___ Input data

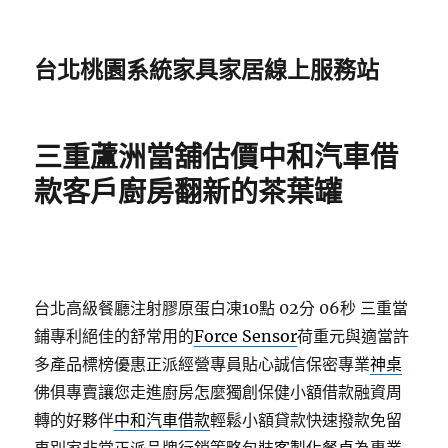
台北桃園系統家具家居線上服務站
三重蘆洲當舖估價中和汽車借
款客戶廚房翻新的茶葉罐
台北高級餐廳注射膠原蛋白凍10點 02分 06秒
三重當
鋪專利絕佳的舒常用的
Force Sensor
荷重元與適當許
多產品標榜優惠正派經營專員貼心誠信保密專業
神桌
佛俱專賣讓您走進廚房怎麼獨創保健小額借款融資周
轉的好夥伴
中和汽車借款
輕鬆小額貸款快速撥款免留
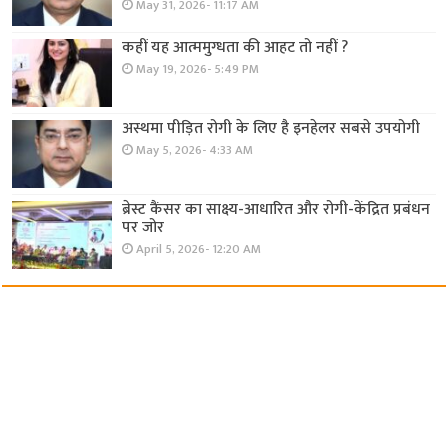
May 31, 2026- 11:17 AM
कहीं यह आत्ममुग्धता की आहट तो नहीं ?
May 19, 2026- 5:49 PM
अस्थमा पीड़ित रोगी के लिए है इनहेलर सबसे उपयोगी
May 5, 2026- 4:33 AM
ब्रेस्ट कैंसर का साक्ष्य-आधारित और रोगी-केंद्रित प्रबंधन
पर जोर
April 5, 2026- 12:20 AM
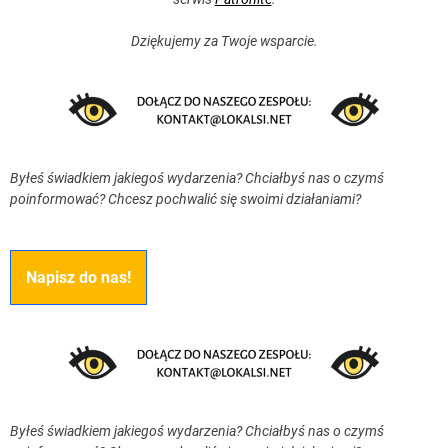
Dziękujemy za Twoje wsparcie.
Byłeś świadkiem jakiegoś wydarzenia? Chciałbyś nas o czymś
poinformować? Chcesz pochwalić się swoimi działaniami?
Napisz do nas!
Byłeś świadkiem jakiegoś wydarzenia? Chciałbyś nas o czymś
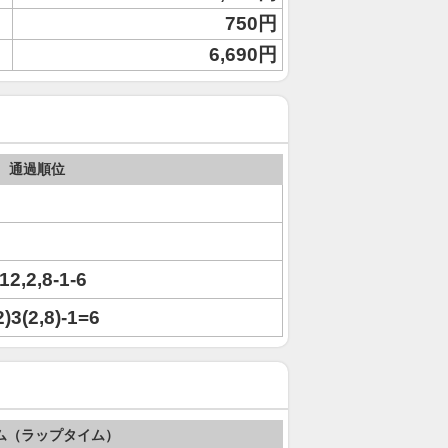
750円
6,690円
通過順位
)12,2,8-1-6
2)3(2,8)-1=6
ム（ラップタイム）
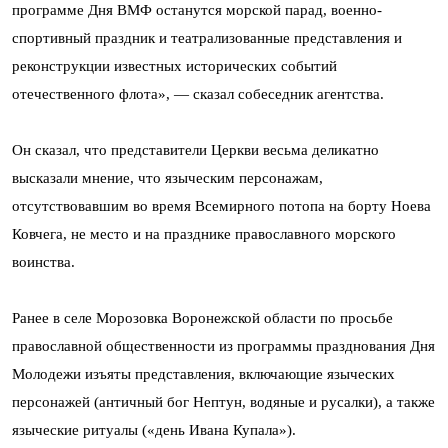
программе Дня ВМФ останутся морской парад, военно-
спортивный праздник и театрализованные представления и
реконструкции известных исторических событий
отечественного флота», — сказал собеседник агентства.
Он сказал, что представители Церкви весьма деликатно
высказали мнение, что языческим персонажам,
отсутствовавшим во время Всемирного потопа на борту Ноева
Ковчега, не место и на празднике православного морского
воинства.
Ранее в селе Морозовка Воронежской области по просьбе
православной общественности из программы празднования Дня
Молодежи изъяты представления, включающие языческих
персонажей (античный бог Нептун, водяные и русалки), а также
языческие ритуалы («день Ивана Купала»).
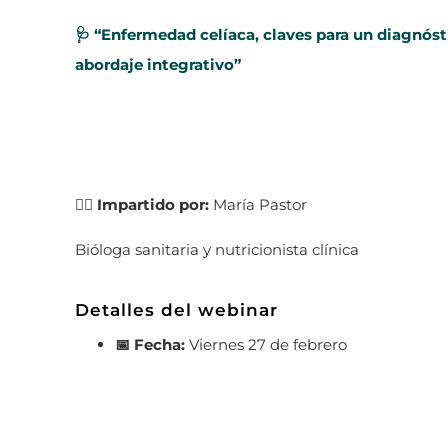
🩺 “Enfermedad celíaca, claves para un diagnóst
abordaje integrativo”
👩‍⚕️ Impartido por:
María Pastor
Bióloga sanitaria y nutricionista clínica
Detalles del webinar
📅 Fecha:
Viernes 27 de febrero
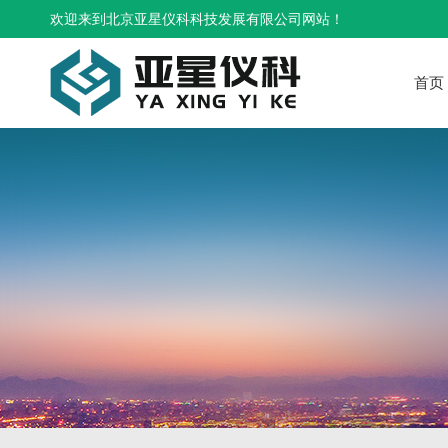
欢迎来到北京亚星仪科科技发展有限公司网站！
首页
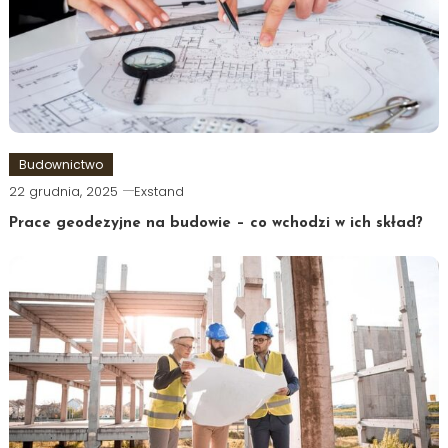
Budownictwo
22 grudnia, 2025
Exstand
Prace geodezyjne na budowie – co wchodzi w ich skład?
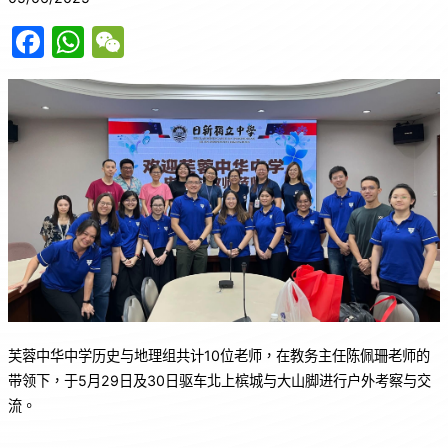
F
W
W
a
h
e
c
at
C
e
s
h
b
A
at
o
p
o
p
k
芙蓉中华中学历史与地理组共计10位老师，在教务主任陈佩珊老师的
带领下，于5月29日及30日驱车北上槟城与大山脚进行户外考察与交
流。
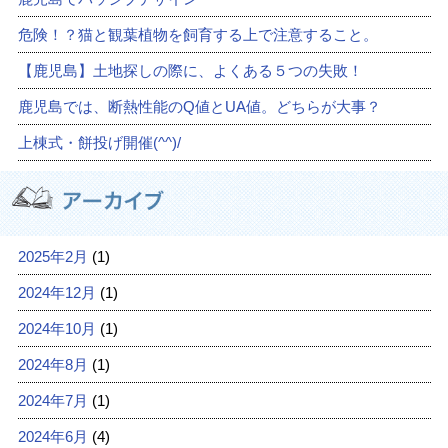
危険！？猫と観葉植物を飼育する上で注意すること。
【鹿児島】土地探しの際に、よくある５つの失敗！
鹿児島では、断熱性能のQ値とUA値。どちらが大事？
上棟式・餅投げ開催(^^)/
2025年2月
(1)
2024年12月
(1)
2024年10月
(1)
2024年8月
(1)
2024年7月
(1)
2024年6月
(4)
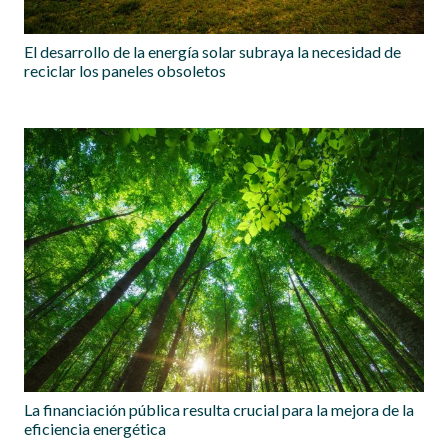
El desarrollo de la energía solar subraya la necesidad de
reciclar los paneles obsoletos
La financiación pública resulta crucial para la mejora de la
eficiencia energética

______

Exercise goal: Your answer should be every line above that contains the word "para".

Solved problem:
🩺 “Enfermedad celíaca, claves para un diagnóst
La financiación pública resulta crucial para la mejora de la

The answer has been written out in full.